Ross Wilkers


Cloudy market outlook makes forecasting a challenge for Raytheon Technologies

The macro-economic outlook continues to be so cloudy with COVID-19 and the commercial travel slump caused by the pandemic that Raytheon Technologies is still not ready to give a corporate-wide financial outlook.

Consider that their current expectation is for commercial air traffic to not get back to pre-coronavirus levels until 2023, RTC CEO Greg Hayes said during the company’s second quarter earnings call Tuesday.

Also look at how second quarter revenue totaled $14.1 billion, up nearly 24 percent over the prior year period. RTC did post a loss of $3.8 billion versus a $1.9 billion profit in the same quarter last year. Just about all of that loss is due to the commercial aerospace headwinds.
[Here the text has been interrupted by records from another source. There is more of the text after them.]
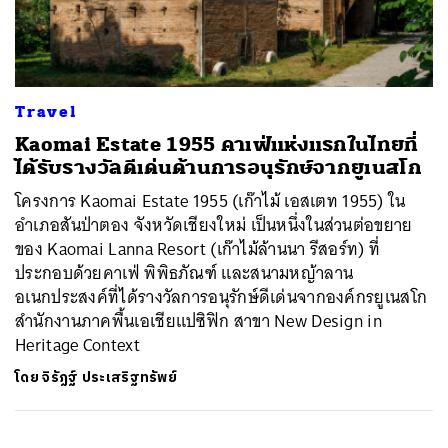
ค้นหา
Travel
SHARE
TWEET
LINE
EMAIL
Kaomai Estate 1955 คาเฟ่แห่งแรกในไทยที่
ได้รับรางวัลดีเด่นด้านการอนุรักษ์จากยูเนสโก
โครงการ Kaomai Estate 1955 (เก๊าไม้ เอสเตท 1955) ใน
อำเภอสันป่าตอง จังหวัดเชียงใหม่ เป็นหนึ่งในส่วนต่อขยาย
ของ Kaomai Lanna Resort (เก๊าไม้ล้านนา รีสอร์ท) ที่
ประกอบด้วยคาเฟ่ พิพิธภัณฑ์ และสนามหญ้าลาน
อเนกประสงค์ที่ได้รางวัลการอนุรักษ์ดีเด่นจากองค์กรยูเนสโก
สำนักงานภาคพื้นเอเชียแปซิฟิก สาขา New Design in
Heritage Context
โดย
จิรัฏฐ์​ ประเสริฐทรัพย์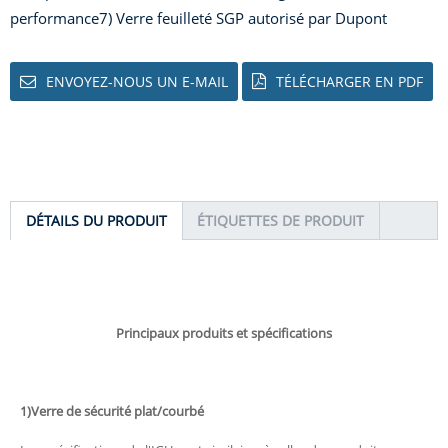
performance
7) Verre feuilleté SGP autorisé par Dupont
ENVOYEZ-NOUS UN E-MAIL
TÉLÉCHARGER EN PDF
DÉTAILS DU PRODUIT
ÉTIQUETTES DE PRODUIT
Principaux produits et spécifications
1)
Verre de sécurité plat/courbé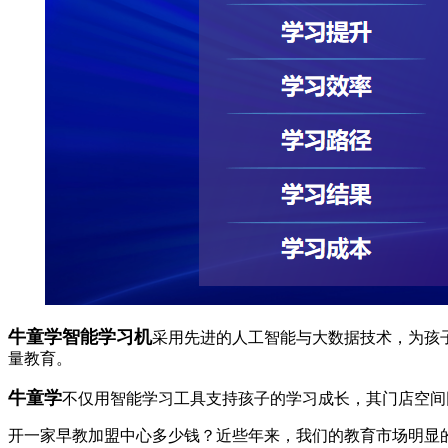
牛童学智能学习机
采用先进的人工智能与大数据技术，为孩
量教育。
牛童学
不仅用智能学习工具支持孩子的学习成长，其门店空间
开一家早教加盟中心多少钱？近些年来，我们的教育市场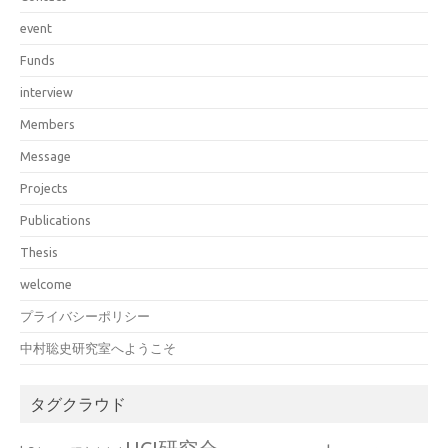
event
Funds
interview
Members
Message
Projects
Publications
Thesis
welcome
プライバシーポリシー
中村聡史研究室へようこそ
タグクラウド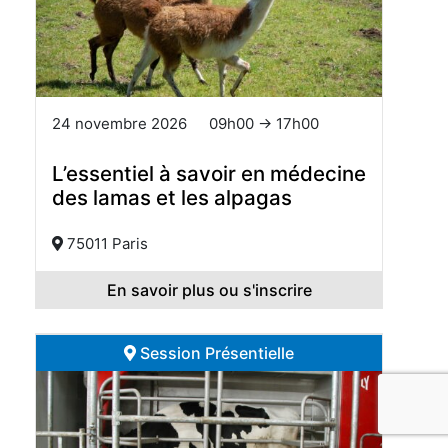
24 novembre 2026
09h00 → 17h00
L’essentiel à savoir en médecine
des lamas et les alpagas
75011 Paris
En savoir plus ou s'inscrire
Session Présentielle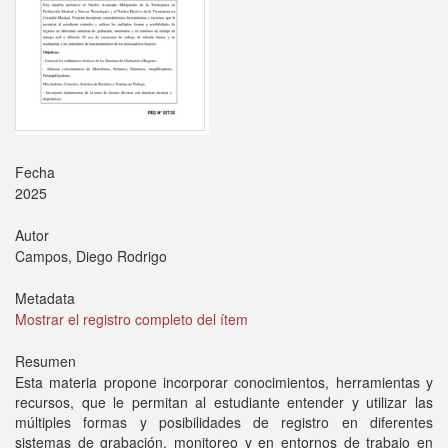
Fecha
2025
Autor
Campos, Diego Rodrigo
Metadata
Mostrar el registro completo del ítem
Resumen
Esta materia propone incorporar conocimientos, herramientas y
recursos, que le permitan al estudiante entender y utilizar las
múltiples formas y posibilidades de registro en diferentes
sistemas de grabación, monitoreo y en entornos de trabajo en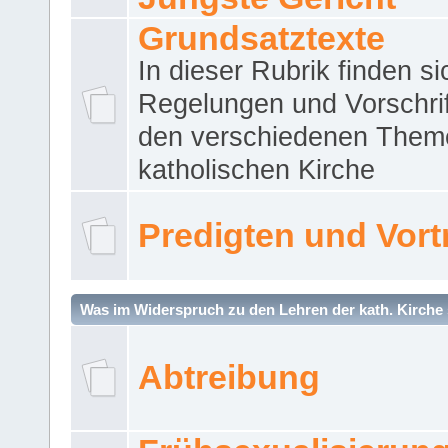
Grundsatztexte
In dieser Rubrik finden si
Regelungen und Vorschri
den verschiedenen Them
katholischen Kirche
Predigten und Vort
Was im Widerspruch zu den Lehren der kath. Kirche 
Abtreibung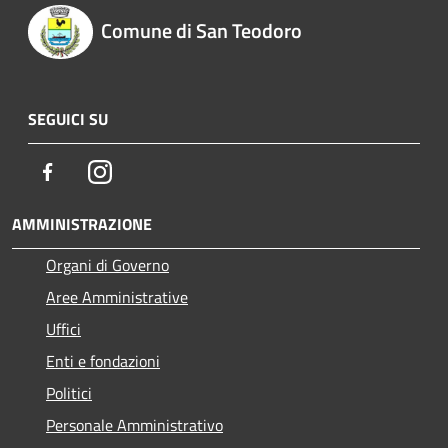
Comune di San Teodoro
SEGUICI SU
Facebook
Instagram
AMMINISTRAZIONE
Organi di Governo
Aree Amministrative
Uffici
Enti e fondazioni
Politici
Personale Amministrativo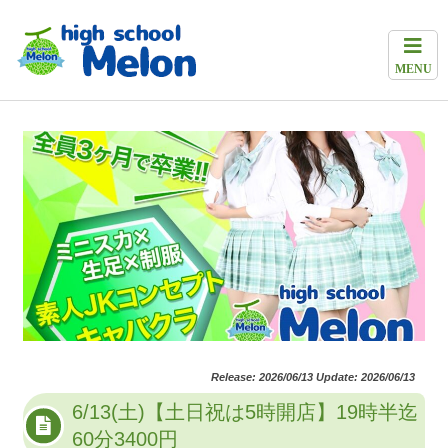
MENU
Release: 2026/06/13 Update: 2026/06/13
6/13(土)【土日祝は5時開店】19時半迄
60分3400円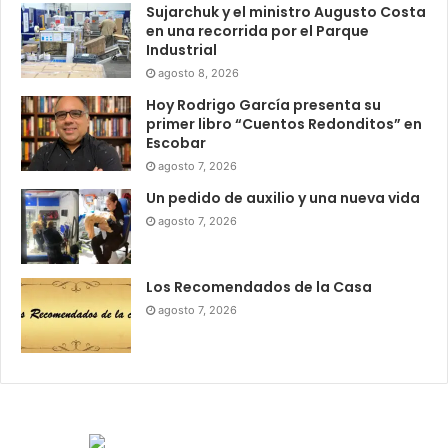
Sujarchuk y el ministro Augusto Costa
en una recorrida por el Parque
Industrial
agosto 8, 2026
Hoy Rodrigo García presenta su
primer libro “Cuentos Redonditos” en
Escobar
agosto 7, 2026
Un pedido de auxilio y una nueva vida
agosto 7, 2026
Los Recomendados de la Casa
agosto 7, 2026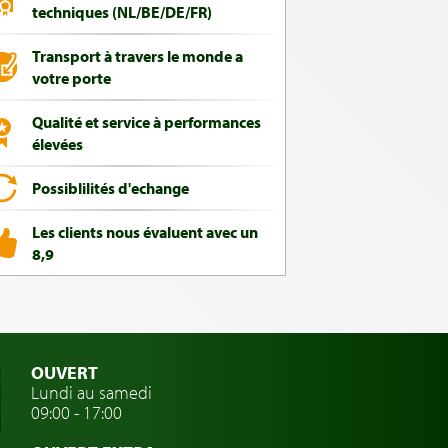
techniques (NL/BE/DE/FR)
Transport à travers le monde a
votre porte
Qualité et service à performances
élevées
Possiblilités d'echange
Les clients nous évaluent avec un
8,9
OUVERT
Lundi au samedi
09:00 - 17:00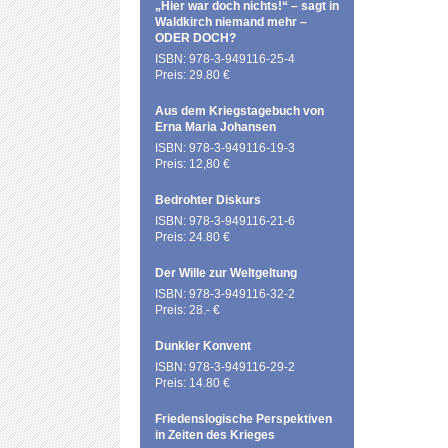
„Hier war doch nichts!“ – sagt in
Waldkirch niemand mehr –
ODER DOCH?
ISBN: 978-3-949116-25-4
Preis: 29.80 €
Aus dem Kriegstagebuch von
Erna Maria Johansen
ISBN: 978-3-949116-19-3
Preis: 12,80 €
Bedrohter Diskurs
ISBN: 978-3-949116-21-6
Preis: 24.80 €
Der Wille zur Weltgeltung
ISBN: 978-3-949116-32-2
Preis: 28.- €
Dunkler Konvent
ISBN: 978-3-949116-29-2
Preis: 14.80 €
Friedenslogische Perspektiven
in Zeiten des Krieges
Now what of the defense side of the house that is theoretically more insulated from economic headwinds? Especially since the thesis of the merger to create Raytheon Technologies was to have a roughly even balance of government and commercial work, which theoretically hedges against down cycles in either market?

“We know defense spending is not going up in the near term given the deficits that are out there,” Hayes said. “We don’t expect we’re going to see much growth in the defense budget at all.”

Hayes’ outlook is not specifically a forecast that defense budgets will go down significantly. In fact he later went on to say they are “not forecasting doom and gloom scenarios for defense in the next few years.”

But that outlook certainly is a strong suggestion to expect some sort of lid on military spending. Consider that legislation for economic relief and pandemic response such as the CARES Act and currently in-the-works HEALS Act all run a price tag into the trillions.

That cost has led some other government market CEOs to caution investors that pressure on federal spending is very much possible given the deficits will keep climbing if current trends hold. There is also a November election and what the outcomes from the presidential and congressional races could portend.

One aspect of operating in the defense market though is a backlog that gives multiple years of visibility even if the budgets change. RTC reported a defense backlog of $73.1 billion as of the second quarter’s end and a combined 1.2 book-to-bill ratio for its two business that operate almost solely in that market.

Hayes touted RTC’s presence in “those areas where we have real strength: the classified, the cyber and in the space businesses” with “lots of opportunity there.”

Also count Hayes as one of those who does not believe the environment changes all that much if control of the White House and/or Congress changes.

“We still think a strong national defense is a bipartisan issue,” Hayes added.